• _Problem statement_
Look for the string "могут" in the data below, and copy each line that holds it.

>>>>

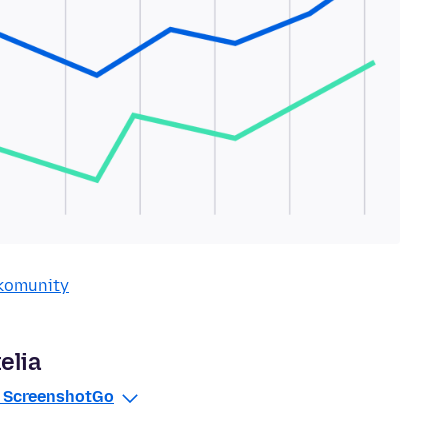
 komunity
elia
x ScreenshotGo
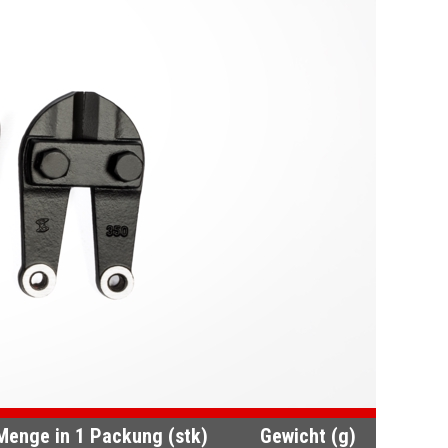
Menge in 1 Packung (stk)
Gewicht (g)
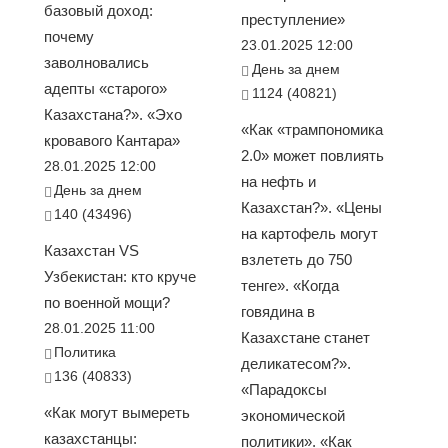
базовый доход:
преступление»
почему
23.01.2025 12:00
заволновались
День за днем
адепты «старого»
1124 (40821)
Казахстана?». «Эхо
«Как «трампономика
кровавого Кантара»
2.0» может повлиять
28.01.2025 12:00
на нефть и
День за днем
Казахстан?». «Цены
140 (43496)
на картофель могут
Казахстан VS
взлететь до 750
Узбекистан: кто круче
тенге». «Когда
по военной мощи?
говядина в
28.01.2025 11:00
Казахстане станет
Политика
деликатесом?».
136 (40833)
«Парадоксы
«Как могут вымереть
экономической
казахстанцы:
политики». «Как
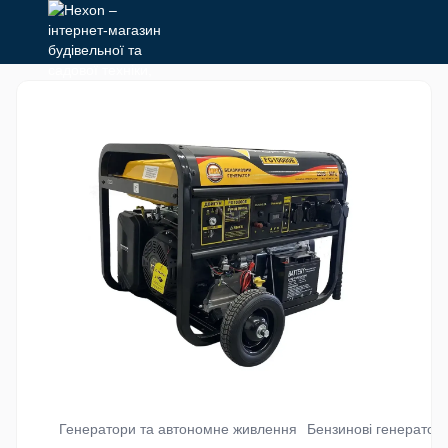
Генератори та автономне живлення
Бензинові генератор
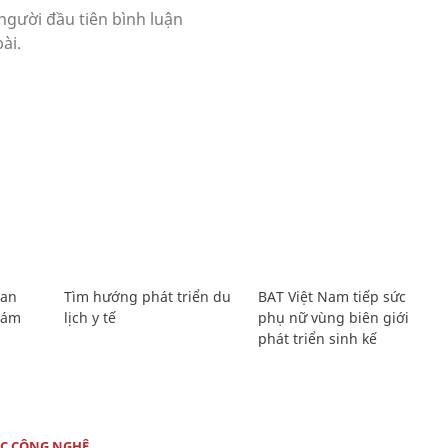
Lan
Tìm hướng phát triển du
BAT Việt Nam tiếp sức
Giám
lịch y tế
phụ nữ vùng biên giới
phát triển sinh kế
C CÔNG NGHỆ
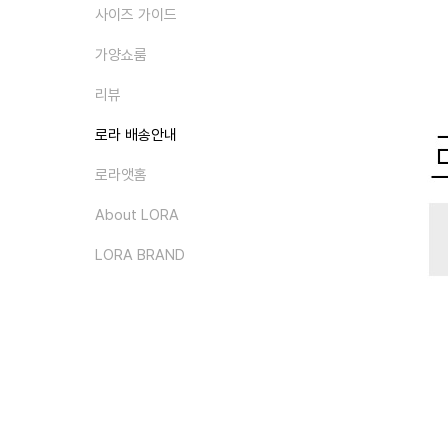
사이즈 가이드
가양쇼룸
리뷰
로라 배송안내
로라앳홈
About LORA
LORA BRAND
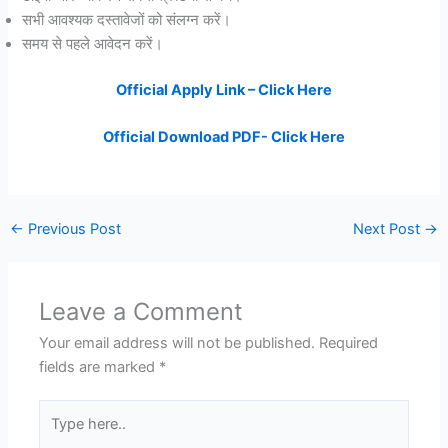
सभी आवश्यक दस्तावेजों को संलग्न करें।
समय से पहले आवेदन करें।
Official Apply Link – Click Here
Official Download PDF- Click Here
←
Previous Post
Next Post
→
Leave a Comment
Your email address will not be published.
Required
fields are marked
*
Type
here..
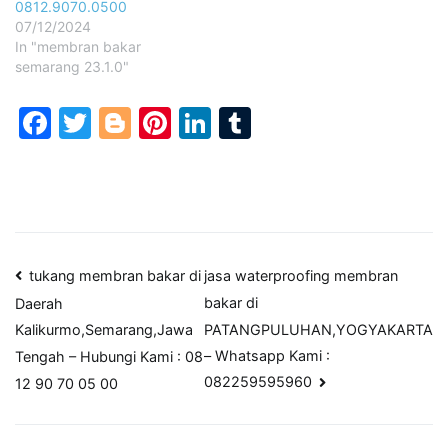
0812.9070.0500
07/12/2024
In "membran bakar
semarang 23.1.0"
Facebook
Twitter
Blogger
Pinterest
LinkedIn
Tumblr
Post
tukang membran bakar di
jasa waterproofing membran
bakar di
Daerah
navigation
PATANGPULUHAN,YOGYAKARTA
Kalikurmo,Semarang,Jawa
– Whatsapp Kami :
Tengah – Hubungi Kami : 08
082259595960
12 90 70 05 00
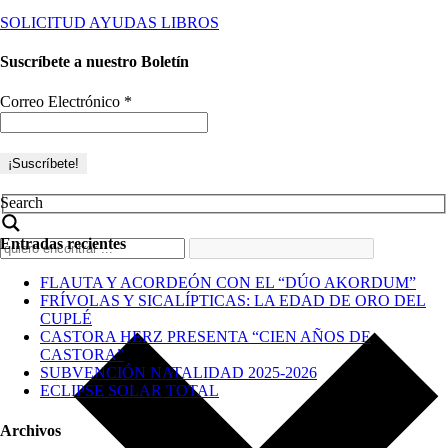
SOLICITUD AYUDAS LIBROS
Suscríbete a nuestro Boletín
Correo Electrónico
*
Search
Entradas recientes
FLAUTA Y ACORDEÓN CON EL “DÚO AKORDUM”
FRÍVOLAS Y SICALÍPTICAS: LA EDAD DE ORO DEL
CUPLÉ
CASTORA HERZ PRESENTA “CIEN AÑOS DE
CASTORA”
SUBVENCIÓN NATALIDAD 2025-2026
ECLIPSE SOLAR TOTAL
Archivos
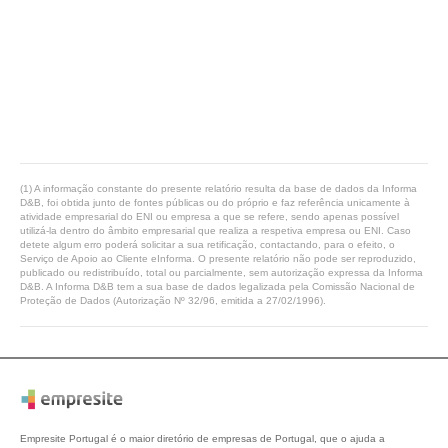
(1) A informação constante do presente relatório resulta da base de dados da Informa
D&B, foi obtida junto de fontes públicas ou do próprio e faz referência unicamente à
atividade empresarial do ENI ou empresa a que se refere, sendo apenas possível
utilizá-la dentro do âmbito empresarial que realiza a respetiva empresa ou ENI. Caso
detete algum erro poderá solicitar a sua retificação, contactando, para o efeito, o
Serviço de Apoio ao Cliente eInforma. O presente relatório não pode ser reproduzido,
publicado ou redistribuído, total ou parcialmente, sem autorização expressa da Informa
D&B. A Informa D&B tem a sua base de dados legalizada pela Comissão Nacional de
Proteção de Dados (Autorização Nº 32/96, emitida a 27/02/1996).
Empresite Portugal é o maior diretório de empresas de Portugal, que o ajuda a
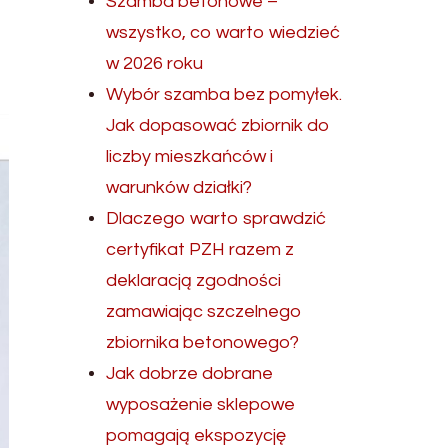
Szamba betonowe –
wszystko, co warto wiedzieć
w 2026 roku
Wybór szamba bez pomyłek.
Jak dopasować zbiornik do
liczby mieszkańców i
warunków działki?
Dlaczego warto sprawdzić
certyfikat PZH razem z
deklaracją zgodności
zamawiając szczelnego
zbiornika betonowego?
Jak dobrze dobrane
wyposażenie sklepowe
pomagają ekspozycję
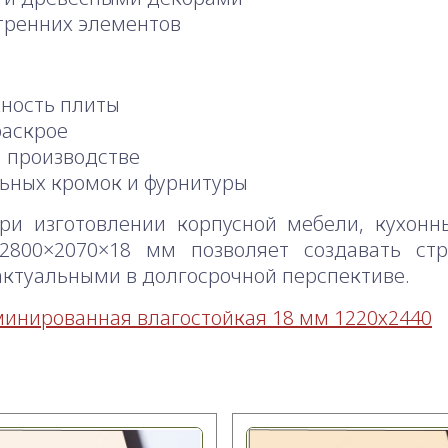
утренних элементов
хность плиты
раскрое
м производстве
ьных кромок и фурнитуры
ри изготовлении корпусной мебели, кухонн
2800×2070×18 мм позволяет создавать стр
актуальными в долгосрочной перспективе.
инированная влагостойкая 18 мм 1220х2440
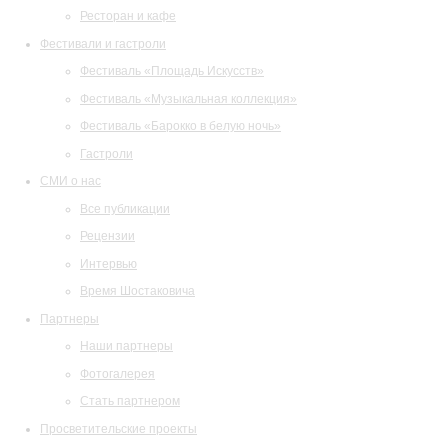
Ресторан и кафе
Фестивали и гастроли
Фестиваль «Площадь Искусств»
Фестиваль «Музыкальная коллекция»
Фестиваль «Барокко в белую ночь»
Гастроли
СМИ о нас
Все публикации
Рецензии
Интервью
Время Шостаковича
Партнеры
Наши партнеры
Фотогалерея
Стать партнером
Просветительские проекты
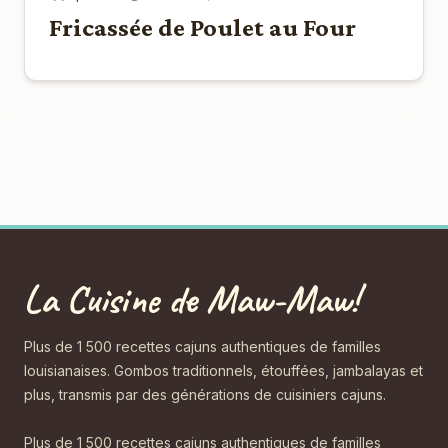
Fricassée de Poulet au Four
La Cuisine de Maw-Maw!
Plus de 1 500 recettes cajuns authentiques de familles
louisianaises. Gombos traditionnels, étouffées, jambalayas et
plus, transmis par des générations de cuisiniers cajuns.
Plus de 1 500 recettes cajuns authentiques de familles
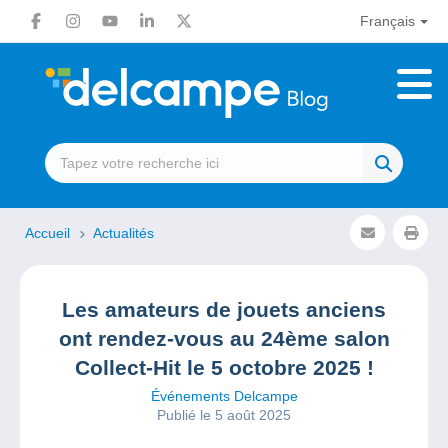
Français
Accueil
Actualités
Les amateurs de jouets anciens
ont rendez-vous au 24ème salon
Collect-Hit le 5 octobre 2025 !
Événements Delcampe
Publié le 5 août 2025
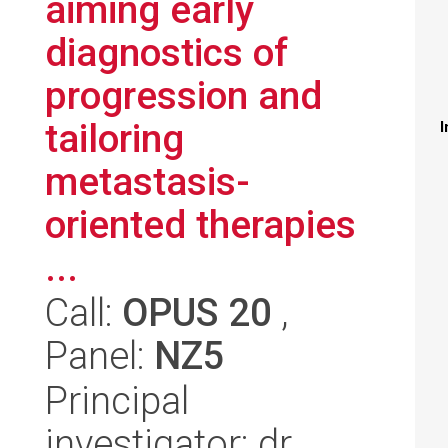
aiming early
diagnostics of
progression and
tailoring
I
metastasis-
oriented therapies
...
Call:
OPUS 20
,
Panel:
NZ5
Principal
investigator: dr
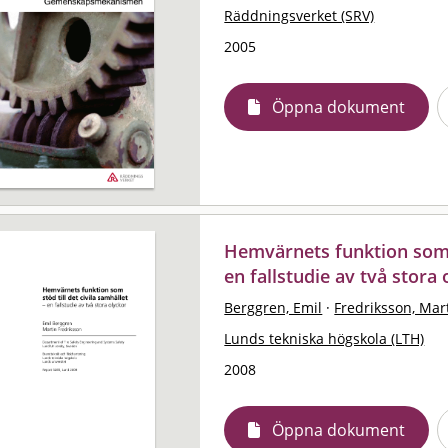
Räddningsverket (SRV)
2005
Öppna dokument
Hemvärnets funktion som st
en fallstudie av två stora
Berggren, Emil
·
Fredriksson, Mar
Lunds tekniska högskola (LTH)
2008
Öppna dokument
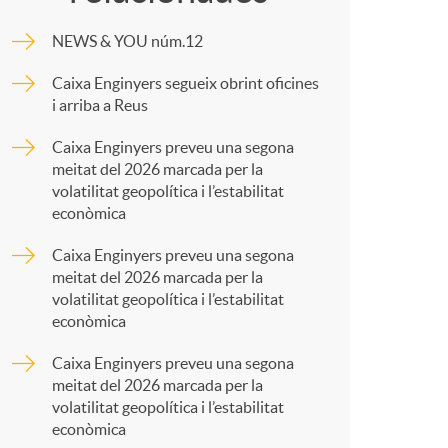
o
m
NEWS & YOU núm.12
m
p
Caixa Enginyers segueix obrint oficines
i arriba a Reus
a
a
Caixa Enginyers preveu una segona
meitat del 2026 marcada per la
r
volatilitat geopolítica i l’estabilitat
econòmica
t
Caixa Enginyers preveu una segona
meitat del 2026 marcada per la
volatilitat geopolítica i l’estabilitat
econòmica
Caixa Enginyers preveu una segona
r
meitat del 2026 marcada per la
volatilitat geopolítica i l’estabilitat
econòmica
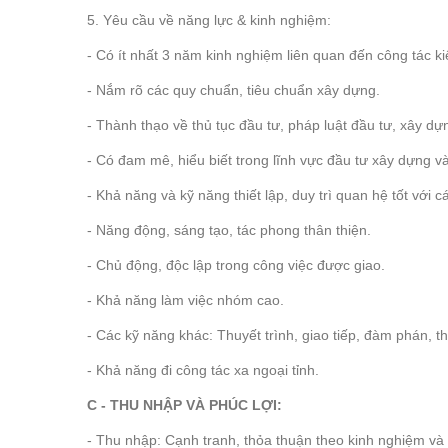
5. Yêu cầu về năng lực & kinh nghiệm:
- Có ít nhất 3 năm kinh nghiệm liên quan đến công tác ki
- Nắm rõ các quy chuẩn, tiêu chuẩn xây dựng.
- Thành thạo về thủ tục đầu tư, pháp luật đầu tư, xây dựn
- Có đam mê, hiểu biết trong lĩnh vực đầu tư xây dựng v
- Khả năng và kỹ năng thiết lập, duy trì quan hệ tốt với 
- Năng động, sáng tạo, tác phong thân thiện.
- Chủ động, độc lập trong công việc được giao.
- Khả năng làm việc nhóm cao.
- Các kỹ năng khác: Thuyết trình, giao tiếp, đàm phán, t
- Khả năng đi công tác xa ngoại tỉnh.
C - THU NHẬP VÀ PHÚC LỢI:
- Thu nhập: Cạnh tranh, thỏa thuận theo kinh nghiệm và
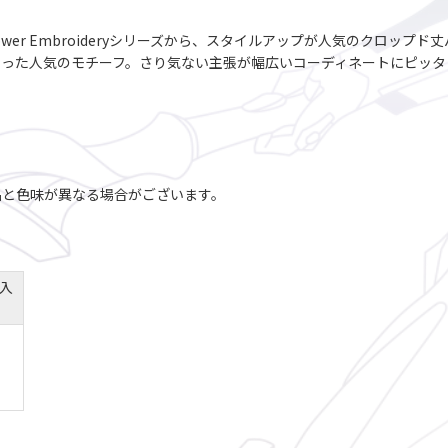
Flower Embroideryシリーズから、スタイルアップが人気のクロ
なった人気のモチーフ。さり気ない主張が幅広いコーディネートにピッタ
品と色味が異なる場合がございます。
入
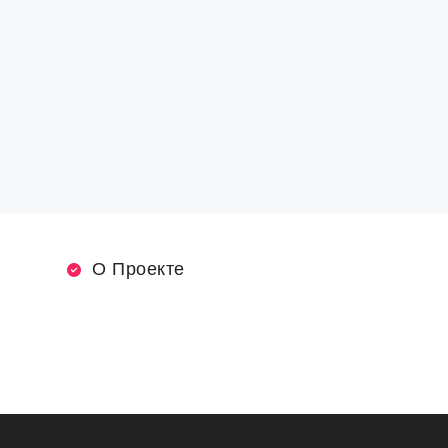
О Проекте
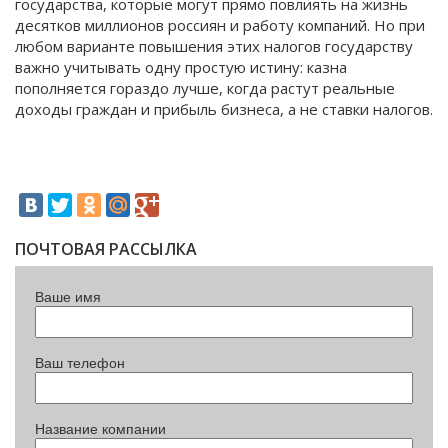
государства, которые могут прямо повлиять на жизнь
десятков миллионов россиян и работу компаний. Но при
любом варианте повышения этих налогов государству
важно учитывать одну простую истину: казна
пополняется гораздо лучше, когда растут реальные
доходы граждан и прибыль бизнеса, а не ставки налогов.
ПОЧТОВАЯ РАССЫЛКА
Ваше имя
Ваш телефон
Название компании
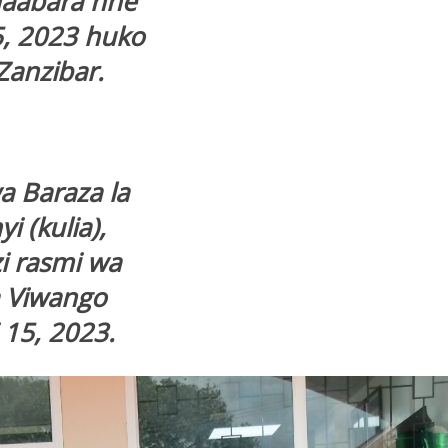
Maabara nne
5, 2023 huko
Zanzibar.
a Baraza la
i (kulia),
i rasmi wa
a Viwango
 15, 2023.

<<<<

• _Solution_
на картофель могут
«Как могут вымереть
государства, которые могут прямо повлиять на жизнь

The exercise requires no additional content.